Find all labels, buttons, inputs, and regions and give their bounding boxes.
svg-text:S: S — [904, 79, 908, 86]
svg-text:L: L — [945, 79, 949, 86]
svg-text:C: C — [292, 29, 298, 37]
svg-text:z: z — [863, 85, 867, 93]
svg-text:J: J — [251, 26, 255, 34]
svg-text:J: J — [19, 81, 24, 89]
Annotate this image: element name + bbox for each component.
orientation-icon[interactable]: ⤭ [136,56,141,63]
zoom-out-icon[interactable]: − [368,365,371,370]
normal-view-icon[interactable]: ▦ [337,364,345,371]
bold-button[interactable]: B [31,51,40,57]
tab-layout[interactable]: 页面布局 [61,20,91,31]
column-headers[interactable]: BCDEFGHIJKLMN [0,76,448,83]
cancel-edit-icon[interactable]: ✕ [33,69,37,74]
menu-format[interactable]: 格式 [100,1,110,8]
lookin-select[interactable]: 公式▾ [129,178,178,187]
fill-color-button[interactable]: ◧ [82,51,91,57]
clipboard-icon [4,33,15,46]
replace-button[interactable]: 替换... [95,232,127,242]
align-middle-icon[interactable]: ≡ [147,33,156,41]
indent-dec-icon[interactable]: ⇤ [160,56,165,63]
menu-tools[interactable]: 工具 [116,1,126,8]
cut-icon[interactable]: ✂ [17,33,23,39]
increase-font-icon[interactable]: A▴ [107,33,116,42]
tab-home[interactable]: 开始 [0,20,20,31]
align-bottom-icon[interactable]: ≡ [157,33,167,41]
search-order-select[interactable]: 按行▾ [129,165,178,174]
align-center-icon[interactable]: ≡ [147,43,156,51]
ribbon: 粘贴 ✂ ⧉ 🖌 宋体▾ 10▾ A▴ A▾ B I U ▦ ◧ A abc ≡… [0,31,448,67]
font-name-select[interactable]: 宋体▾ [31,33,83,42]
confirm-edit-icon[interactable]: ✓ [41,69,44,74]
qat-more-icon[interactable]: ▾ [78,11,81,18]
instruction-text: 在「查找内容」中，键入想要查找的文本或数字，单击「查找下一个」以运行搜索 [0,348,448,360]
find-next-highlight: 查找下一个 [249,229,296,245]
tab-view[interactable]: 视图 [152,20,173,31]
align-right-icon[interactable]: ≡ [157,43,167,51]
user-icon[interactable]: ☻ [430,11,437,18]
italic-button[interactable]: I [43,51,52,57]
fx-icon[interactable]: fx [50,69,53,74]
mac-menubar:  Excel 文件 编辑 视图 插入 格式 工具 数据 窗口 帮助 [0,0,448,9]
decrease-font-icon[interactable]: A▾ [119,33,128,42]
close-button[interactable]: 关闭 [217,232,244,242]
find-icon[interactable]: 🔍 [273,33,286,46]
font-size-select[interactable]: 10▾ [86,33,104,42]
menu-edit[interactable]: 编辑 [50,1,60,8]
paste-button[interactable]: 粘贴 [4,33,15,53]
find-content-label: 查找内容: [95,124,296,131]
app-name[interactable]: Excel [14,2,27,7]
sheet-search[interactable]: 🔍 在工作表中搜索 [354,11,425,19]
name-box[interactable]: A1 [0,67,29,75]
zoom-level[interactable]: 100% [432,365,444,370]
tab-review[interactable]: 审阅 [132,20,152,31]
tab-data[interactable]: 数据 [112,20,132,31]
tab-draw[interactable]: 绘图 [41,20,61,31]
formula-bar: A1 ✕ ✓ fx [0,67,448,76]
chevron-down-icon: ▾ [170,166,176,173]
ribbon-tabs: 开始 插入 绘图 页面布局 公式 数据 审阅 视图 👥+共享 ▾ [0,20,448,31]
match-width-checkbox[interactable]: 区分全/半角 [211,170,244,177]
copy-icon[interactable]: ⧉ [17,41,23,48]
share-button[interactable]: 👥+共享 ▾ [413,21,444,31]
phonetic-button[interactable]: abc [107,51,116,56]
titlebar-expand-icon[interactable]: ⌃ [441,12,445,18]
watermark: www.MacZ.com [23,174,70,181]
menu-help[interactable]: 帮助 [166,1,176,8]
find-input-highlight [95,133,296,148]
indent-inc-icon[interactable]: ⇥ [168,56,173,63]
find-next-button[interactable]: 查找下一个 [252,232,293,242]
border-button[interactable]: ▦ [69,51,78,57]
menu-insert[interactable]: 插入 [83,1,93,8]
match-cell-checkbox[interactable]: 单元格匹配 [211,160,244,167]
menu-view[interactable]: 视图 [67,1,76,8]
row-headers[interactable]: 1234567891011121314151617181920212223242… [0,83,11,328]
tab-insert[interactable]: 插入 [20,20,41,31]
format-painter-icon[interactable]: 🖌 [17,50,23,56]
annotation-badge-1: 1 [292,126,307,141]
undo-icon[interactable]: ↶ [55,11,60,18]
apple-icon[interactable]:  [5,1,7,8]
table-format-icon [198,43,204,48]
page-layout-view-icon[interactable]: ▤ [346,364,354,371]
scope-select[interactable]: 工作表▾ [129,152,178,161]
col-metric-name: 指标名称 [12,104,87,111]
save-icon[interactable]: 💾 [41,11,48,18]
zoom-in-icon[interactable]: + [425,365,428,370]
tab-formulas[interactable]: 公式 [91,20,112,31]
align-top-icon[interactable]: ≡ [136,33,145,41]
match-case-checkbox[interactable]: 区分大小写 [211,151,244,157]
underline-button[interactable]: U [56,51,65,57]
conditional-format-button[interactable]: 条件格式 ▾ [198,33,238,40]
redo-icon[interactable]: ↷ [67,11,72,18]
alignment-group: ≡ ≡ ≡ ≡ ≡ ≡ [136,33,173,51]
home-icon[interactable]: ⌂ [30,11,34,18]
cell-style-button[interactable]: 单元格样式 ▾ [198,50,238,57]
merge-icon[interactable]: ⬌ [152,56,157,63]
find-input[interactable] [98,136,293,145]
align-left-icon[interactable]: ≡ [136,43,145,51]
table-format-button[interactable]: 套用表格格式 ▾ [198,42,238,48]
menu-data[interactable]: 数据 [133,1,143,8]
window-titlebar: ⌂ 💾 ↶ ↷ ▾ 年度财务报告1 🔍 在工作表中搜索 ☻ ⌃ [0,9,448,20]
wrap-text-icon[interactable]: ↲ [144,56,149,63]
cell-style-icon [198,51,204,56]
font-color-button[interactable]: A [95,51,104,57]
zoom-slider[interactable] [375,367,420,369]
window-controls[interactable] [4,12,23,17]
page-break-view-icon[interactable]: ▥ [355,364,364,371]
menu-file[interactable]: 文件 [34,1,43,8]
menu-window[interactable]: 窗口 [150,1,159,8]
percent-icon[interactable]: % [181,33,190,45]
──────────────────────────────
PROBLEM TO WORK ON. Exact reproduction of the whole material is the required answer.

TASK RESPONSE.
Find all labels, buttons, inputs, and regions and give their bounding boxes.
svg-text:S: S — [904, 79, 908, 86]
svg-text:L: L — [945, 79, 949, 86]
svg-text:C: C — [292, 29, 298, 37]
svg-text:z: z — [863, 85, 867, 93]
svg-text:J: J — [251, 26, 255, 34]
svg-text:J: J — [19, 81, 24, 89]
Annotate this image: element name + bbox for each component.
orientation-icon[interactable]: ⤭ [136,56,141,63]
zoom-out-icon[interactable]: − [368,365,371,370]
normal-view-icon[interactable]: ▦ [337,364,345,371]
bold-button[interactable]: B [31,51,40,57]
tab-layout[interactable]: 页面布局 [61,20,91,31]
column-headers[interactable]: BCDEFGHIJKLMN [0,76,448,83]
cancel-edit-icon[interactable]: ✕ [33,69,37,74]
menu-format[interactable]: 格式 [100,1,110,8]
lookin-select[interactable]: 公式▾ [129,178,178,187]
fill-color-button[interactable]: ◧ [82,51,91,57]
clipboard-icon [4,33,15,46]
replace-button[interactable]: 替换... [95,232,127,242]
align-middle-icon[interactable]: ≡ [147,33,156,41]
indent-dec-icon[interactable]: ⇤ [160,56,165,63]
menu-tools[interactable]: 工具 [116,1,126,8]
cut-icon[interactable]: ✂ [17,33,23,39]
increase-font-icon[interactable]: A▴ [107,33,116,42]
tab-home[interactable]: 开始 [0,20,20,31]
align-bottom-icon[interactable]: ≡ [157,33,167,41]
search-order-select[interactable]: 按行▾ [129,165,178,174]
align-center-icon[interactable]: ≡ [147,43,156,51]
ribbon: 粘贴 ✂ ⧉ 🖌 宋体▾ 10▾ A▴ A▾ B I U ▦ ◧ A abc ≡… [0,31,448,67]
font-name-select[interactable]: 宋体▾ [31,33,83,42]
confirm-edit-icon[interactable]: ✓ [41,69,44,74]
qat-more-icon[interactable]: ▾ [78,11,81,18]
instruction-text: 在「查找内容」中，键入想要查找的文本或数字，单击「查找下一个」以运行搜索 [0,348,448,360]
find-next-highlight: 查找下一个 [249,229,296,245]
tab-view[interactable]: 视图 [152,20,173,31]
align-right-icon[interactable]: ≡ [157,43,167,51]
user-icon[interactable]: ☻ [430,11,437,18]
italic-button[interactable]: I [43,51,52,57]
fx-icon[interactable]: fx [50,69,53,74]
mac-menubar:  Excel 文件 编辑 视图 插入 格式 工具 数据 窗口 帮助 [0,0,448,9]
decrease-font-icon[interactable]: A▾ [119,33,128,42]
close-button[interactable]: 关闭 [217,232,244,242]
find-icon[interactable]: 🔍 [273,33,286,46]
font-size-select[interactable]: 10▾ [86,33,104,42]
menu-edit[interactable]: 编辑 [50,1,60,8]
paste-button[interactable]: 粘贴 [4,33,15,53]
find-content-label: 查找内容: [95,124,296,131]
app-name[interactable]: Excel [14,2,27,7]
sheet-search[interactable]: 🔍 在工作表中搜索 [354,11,425,19]
name-box[interactable]: A1 [0,67,29,75]
zoom-level[interactable]: 100% [432,365,444,370]
tab-review[interactable]: 审阅 [132,20,152,31]
tab-data[interactable]: 数据 [112,20,132,31]
tab-draw[interactable]: 绘图 [41,20,61,31]
formula-bar: A1 ✕ ✓ fx [0,67,448,76]
chevron-down-icon: ▾ [170,166,176,173]
ribbon-tabs: 开始 插入 绘图 页面布局 公式 数据 审阅 视图 👥+共享 ▾ [0,20,448,31]
match-width-checkbox[interactable]: 区分全/半角 [211,170,244,177]
copy-icon[interactable]: ⧉ [17,41,23,48]
share-button[interactable]: 👥+共享 ▾ [413,21,444,31]
phonetic-button[interactable]: abc [107,51,116,56]
titlebar-expand-icon[interactable]: ⌃ [441,12,445,18]
watermark: www.MacZ.com [23,174,70,181]
menu-help[interactable]: 帮助 [166,1,176,8]
find-input-highlight [95,133,296,148]
indent-inc-icon[interactable]: ⇥ [168,56,173,63]
find-next-button[interactable]: 查找下一个 [252,232,293,242]
border-button[interactable]: ▦ [69,51,78,57]
menu-insert[interactable]: 插入 [83,1,93,8]
match-cell-checkbox[interactable]: 单元格匹配 [211,160,244,167]
menu-view[interactable]: 视图 [67,1,76,8]
row-headers[interactable]: 1234567891011121314151617181920212223242… [0,83,11,328]
tab-insert[interactable]: 插入 [20,20,41,31]
format-painter-icon[interactable]: 🖌 [17,50,23,56]
annotation-badge-1: 1 [292,126,307,141]
undo-icon[interactable]: ↶ [55,11,60,18]
apple-icon[interactable]:  [5,1,7,8]
table-format-icon [198,43,204,48]
page-layout-view-icon[interactable]: ▤ [346,364,354,371]
scope-select[interactable]: 工作表▾ [129,152,178,161]
col-metric-name: 指标名称 [12,104,87,111]
save-icon[interactable]: 💾 [41,11,48,18]
zoom-in-icon[interactable]: + [425,365,428,370]
tab-formulas[interactable]: 公式 [91,20,112,31]
align-top-icon[interactable]: ≡ [136,33,145,41]
match-case-checkbox[interactable]: 区分大小写 [211,151,244,157]
underline-button[interactable]: U [56,51,65,57]
conditional-format-button[interactable]: 条件格式 ▾ [198,33,238,40]
redo-icon[interactable]: ↷ [67,11,72,18]
alignment-group: ≡ ≡ ≡ ≡ ≡ ≡ [136,33,173,51]
home-icon[interactable]: ⌂ [30,11,34,18]
cell-style-button[interactable]: 单元格样式 ▾ [198,50,238,57]
merge-icon[interactable]: ⬌ [152,56,157,63]
find-input[interactable] [98,136,293,145]
align-left-icon[interactable]: ≡ [136,43,145,51]
table-format-button[interactable]: 套用表格格式 ▾ [198,42,238,48]
menu-data[interactable]: 数据 [133,1,143,8]
window-titlebar: ⌂ 💾 ↶ ↷ ▾ 年度财务报告1 🔍 在工作表中搜索 ☻ ⌃ [0,9,448,20]
wrap-text-icon[interactable]: ↲ [144,56,149,63]
cell-style-icon [198,51,204,56]
font-color-button[interactable]: A [95,51,104,57]
zoom-slider[interactable] [375,367,420,369]
window-controls[interactable] [4,12,23,17]
page-break-view-icon[interactable]: ▥ [355,364,364,371]
menu-file[interactable]: 文件 [34,1,43,8]
menu-window[interactable]: 窗口 [150,1,159,8]
percent-icon[interactable]: % [181,33,190,45]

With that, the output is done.